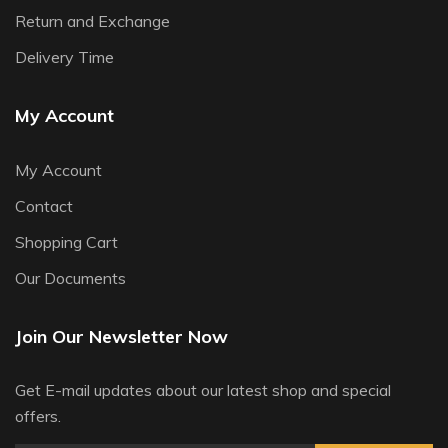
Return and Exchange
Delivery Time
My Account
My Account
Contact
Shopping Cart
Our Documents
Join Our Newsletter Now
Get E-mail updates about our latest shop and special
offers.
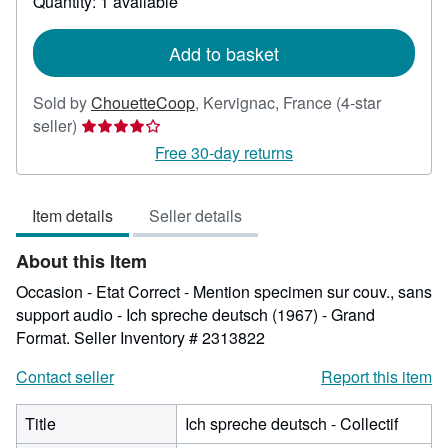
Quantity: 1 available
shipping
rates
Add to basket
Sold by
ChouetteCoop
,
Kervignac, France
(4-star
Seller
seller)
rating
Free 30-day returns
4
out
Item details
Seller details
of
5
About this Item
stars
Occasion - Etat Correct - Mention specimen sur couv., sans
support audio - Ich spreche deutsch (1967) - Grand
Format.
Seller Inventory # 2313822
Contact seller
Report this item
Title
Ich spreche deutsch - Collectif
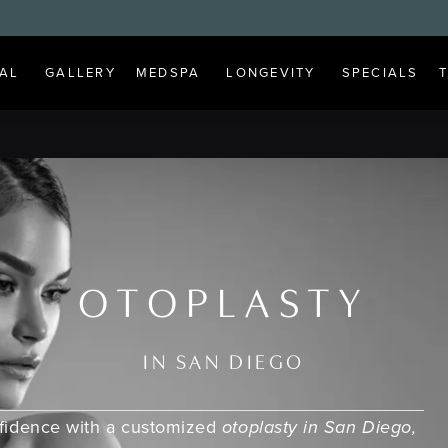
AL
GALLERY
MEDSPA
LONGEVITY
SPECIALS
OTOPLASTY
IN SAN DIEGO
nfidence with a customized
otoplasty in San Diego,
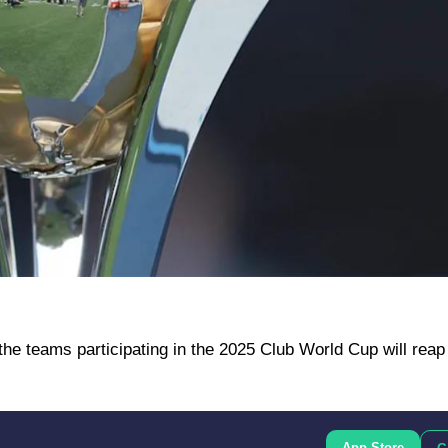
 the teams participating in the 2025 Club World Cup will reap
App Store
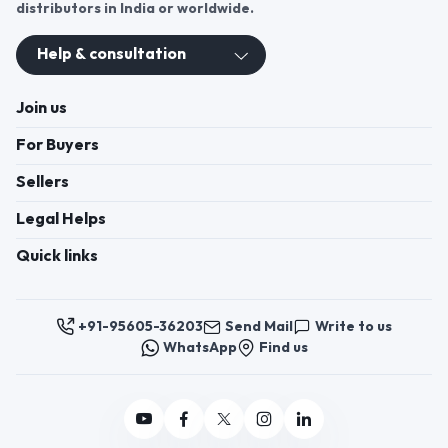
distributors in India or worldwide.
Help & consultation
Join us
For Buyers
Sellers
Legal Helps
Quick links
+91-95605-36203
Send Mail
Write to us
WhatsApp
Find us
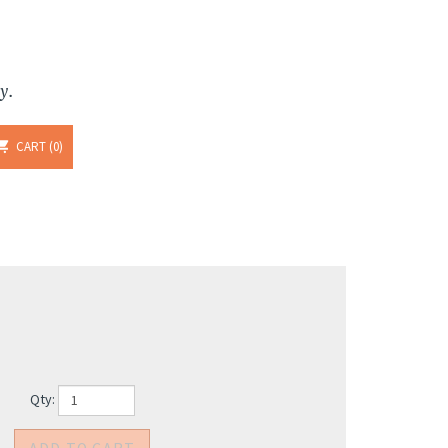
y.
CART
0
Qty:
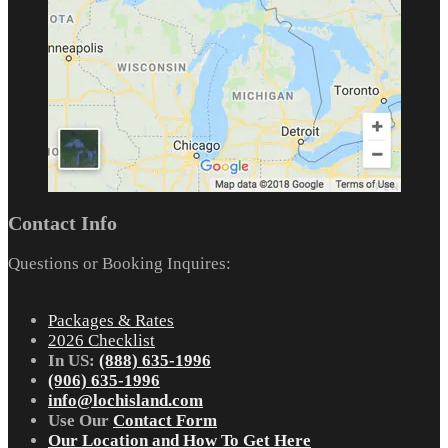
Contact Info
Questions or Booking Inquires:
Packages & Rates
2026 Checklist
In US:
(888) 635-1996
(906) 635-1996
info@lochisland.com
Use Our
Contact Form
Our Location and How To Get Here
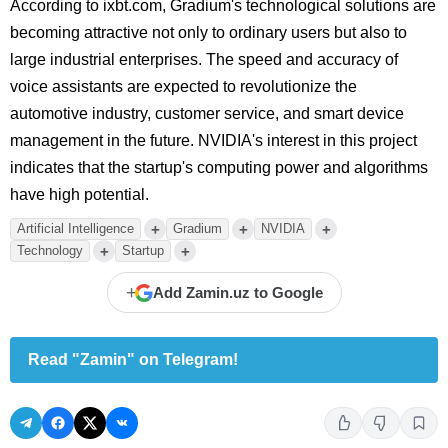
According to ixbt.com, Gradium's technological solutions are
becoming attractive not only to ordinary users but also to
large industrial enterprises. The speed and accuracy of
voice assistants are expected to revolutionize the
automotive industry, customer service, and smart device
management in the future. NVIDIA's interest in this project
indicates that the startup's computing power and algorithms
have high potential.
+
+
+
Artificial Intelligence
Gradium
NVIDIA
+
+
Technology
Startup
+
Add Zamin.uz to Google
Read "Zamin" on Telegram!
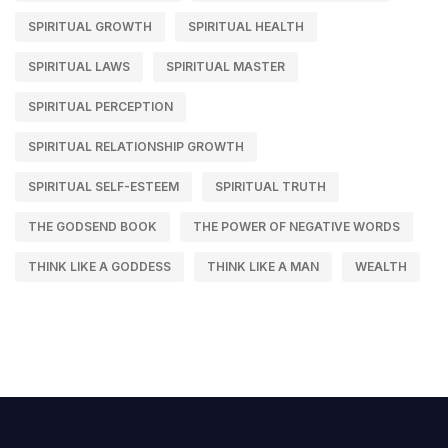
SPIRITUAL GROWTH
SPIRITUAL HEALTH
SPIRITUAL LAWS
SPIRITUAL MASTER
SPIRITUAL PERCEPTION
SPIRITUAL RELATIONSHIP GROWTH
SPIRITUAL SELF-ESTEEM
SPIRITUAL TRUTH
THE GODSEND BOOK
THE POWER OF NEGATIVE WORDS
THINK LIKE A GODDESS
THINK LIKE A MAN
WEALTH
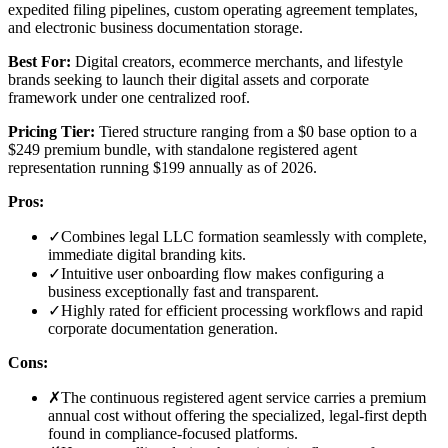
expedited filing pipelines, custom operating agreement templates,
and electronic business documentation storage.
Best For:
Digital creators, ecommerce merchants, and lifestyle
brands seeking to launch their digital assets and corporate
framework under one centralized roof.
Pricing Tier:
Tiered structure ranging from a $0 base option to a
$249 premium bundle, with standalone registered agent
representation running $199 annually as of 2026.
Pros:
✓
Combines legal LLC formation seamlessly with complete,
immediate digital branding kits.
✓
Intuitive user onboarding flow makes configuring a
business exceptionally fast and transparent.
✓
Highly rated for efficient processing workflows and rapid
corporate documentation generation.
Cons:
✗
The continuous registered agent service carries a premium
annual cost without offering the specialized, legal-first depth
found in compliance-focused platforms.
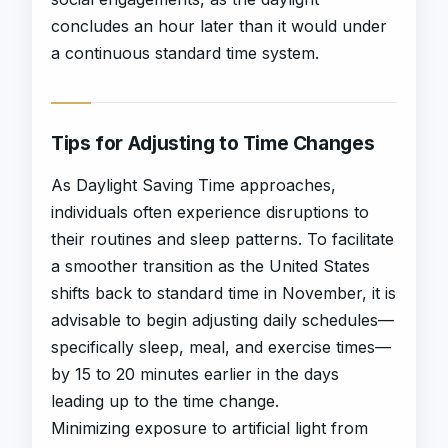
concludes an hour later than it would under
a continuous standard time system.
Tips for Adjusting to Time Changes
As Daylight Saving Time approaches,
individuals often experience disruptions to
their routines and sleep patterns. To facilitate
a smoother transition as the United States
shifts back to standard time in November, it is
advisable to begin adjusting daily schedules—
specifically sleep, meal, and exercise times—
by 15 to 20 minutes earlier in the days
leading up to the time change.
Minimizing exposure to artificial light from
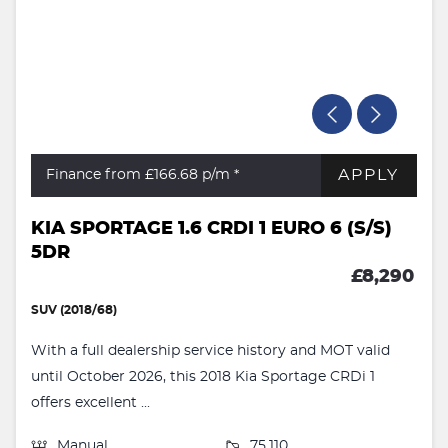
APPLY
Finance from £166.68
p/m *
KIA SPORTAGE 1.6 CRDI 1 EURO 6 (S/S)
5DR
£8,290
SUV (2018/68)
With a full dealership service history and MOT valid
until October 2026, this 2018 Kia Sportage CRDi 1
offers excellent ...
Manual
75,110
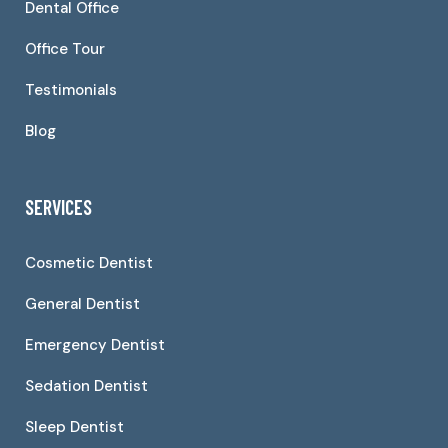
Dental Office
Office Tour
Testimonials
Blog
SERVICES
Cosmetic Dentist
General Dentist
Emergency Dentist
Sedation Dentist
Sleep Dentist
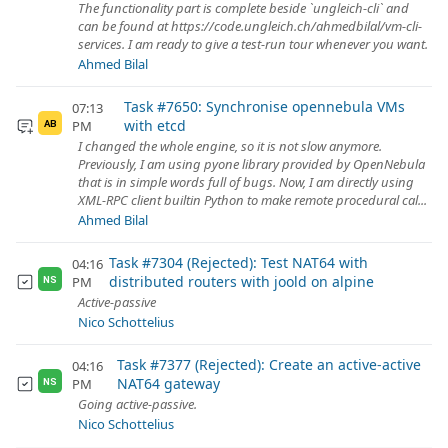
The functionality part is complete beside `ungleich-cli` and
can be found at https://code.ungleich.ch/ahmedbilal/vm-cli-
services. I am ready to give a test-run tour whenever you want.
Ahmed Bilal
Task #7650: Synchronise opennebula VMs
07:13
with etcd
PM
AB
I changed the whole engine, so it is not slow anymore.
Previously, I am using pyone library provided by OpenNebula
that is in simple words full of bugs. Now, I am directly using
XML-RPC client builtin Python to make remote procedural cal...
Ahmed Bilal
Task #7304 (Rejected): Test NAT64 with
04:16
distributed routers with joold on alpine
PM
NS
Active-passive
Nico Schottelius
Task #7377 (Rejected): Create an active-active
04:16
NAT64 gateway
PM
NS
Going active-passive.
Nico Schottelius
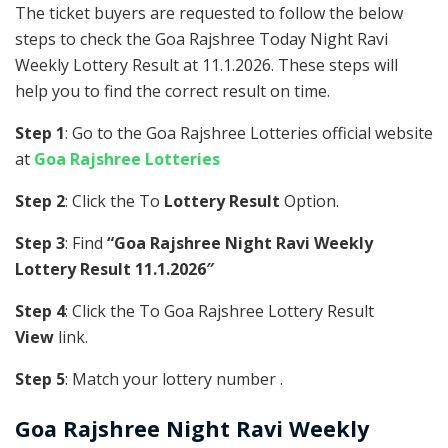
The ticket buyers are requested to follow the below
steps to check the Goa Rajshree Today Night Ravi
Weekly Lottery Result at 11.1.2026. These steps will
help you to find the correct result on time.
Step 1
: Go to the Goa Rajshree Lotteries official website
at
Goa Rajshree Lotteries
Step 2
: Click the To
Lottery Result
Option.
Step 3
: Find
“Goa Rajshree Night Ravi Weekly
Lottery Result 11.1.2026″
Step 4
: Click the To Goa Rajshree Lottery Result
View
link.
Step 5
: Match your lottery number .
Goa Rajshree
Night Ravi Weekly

> [Work item]:
Where an entry includes an image, leave that image out; otherwise, reproduce everything exactly.

> [Written response]:
Return and Exchange
Delivery Time
My Account
My Account
Contact
Shopping Cart
Our Documents
Join Our Newsletter Now
Get E-mail updates about our latest shop and special
offers.
Quantity: 1 available
shipping
rates
Add to basket
Sold by
ChouetteCoop
,
Kervignac, France
(4-star
Seller
seller)
rating
Free 30-day returns
4
out
Item details
Seller details
of
5
About this Item
stars
Occasion - Etat Correct - Mention specimen sur couv., sans
support audio - Ich spreche deutsch (1967) - Grand
Format.
Seller Inventory # 2313822
Contact seller
Report this item
Title
Ich spreche deutsch - Collectif
AL
GALLERY
MEDSPA
LONGEVITY
SPECIALS
OTOPLASTY
IN SAN DIEGO
nfidence with a customized
otoplasty in San Diego,
 the teams participating in the 2025 Club World Cup will reap
App Store
distributors in India or worldwide.
Help & consultation
Join us
For Buyers
Sellers
Legal Helps
Quick links
+91-95605-36203
Send Mail
Write to us
WhatsApp
Find us
y.
CART
0
Qty:
Contact Info
Questions or Booking Inquires:
Packages & Rates
2026 Checklist
In US:
(888) 635-1996
(906) 635-1996
info@lochisland.com
Use Our
Contact Form
Our Location and How To Get Here
According to ixbt.com, Gradium's technological solutions are
becoming attractive not only to ordinary users but also to
large industrial enterprises. The speed and accuracy of
voice assistants are expected to revolutionize the
automotive industry, customer service, and smart device
management in the future. NVIDIA's interest in this project
indicates that the startup's computing power and algorithms
have high potential.
+
+
+
Artificial Intelligence
Gradium
NVIDIA
+
+
Technology
Startup
+
Add Zamin.uz to Google
Read "Zamin" on Telegram!
SPIRITUAL GROWTH
SPIRITUAL HEALTH
SPIRITUAL LAWS
SPIRITUAL MASTER
SPIRITUAL PERCEPTION
SPIRITUAL RELATIONSHIP GROWTH
SPIRITUAL SELF-ESTEEM
SPIRITUAL TRUTH
THE GODSEND BOOK
THE POWER OF NEGATIVE WORDS
THINK LIKE A GODDESS
THINK LIKE A MAN
WEALTH
expedited filing pipelines, custom operating agreement templates,
and electronic business documentation storage.
Best For:
Digital creators, ecommerce merchants, and lifestyle
brands seeking to launch their digital assets and corporate
framework under one centralized roof.
Pricing Tier:
Tiered structure ranging from a $0 base option to a
$249 premium bundle, with standalone registered agent
representation running $199 annually as of 2026.
Pros:
✓
Combines legal LLC formation seamlessly with complete,
immediate digital branding kits.
✓
Intuitive user onboarding flow makes configuring a
business exceptionally fast and transparent.
✓
Highly rated for efficient processing workflows and rapid
corporate documentation generation.
Cons:
✗
The continuous registered agent service carries a premium
annual cost without offering the specialized, legal-first depth
found in compliance-focused platforms.
concludes an hour later than it would under
a continuous standard time system.
Tips for Adjusting to Time Changes
As Daylight Saving Time approaches,
individuals often experience disruptions to
their routines and sleep patterns. To facilitate
a smoother transition as the United States
shifts back to standard time in November, it is
advisable to begin adjusting daily schedules—
specifically sleep, meal, and exercise times—
by 15 to 20 minutes earlier in the days
leading up to the time change.
Minimizing exposure to artificial light from
APPLY
Finance from £166.68
p/m *
KIA SPORTAGE 1.6 CRDI 1 EURO 6 (S/S)
5DR
£8,290
SUV (2018/68)
With a full dealership service history and MOT valid
until October 2026, this 2018 Kia Sportage CRDi 1
offers excellent ...
Manual
75,110
Dental Office
Office Tour
Testimonials
Blog
SERVICES
Cosmetic Dentist
General Dentist
Emergency Dentist
Sedation Dentist
Sleep Dentist
The functionality part is complete beside `ungleich-cli` and
can be found at https://code.ungleich.ch/ahmedbilal/vm-cli-
services. I am ready to give a test-run tour whenever you want.
Ahmed Bilal
Task #7650: Synchronise opennebula VMs
07:13
with etcd
PM
AB
I changed the whole engine, so it is not slow anymore.
Previously, I am using pyone library provided by OpenNebula
that is in simple words full of bugs. Now, I am directly using
XML-RPC client builtin Python to make remote procedural cal...
Ahmed Bilal
Task #7304 (Rejected): Test NAT64 with
04:16
distributed routers with joold on alpine
PM
NS
Active-passive
Nico Schottelius
Task #7377 (Rejected): Create an active-active
04:16
NAT64 gateway
PM
NS
Going active-passive.
Nico Schottelius
The ticket buyers are requested to follow the below
steps to check the Goa Rajshree Today Night Ravi
Weekly Lottery Result at 11.1.2026. These steps will
help you to find the correct result on time.
Step 1
: Go to the Goa Rajshree Lotteries official website
at
Goa Rajshree Lotteries
Step 2
: Click the To
Lottery Result
Option.
Step 3
: Find
“Goa Rajshree Night Ravi Weekly
Lottery Result 11.1.2026″
Step 4
: Click the To Goa Rajshree Lottery Result
View
link.
Step 5
: Match your lottery number .
Goa Rajshree
Night Ravi Weekly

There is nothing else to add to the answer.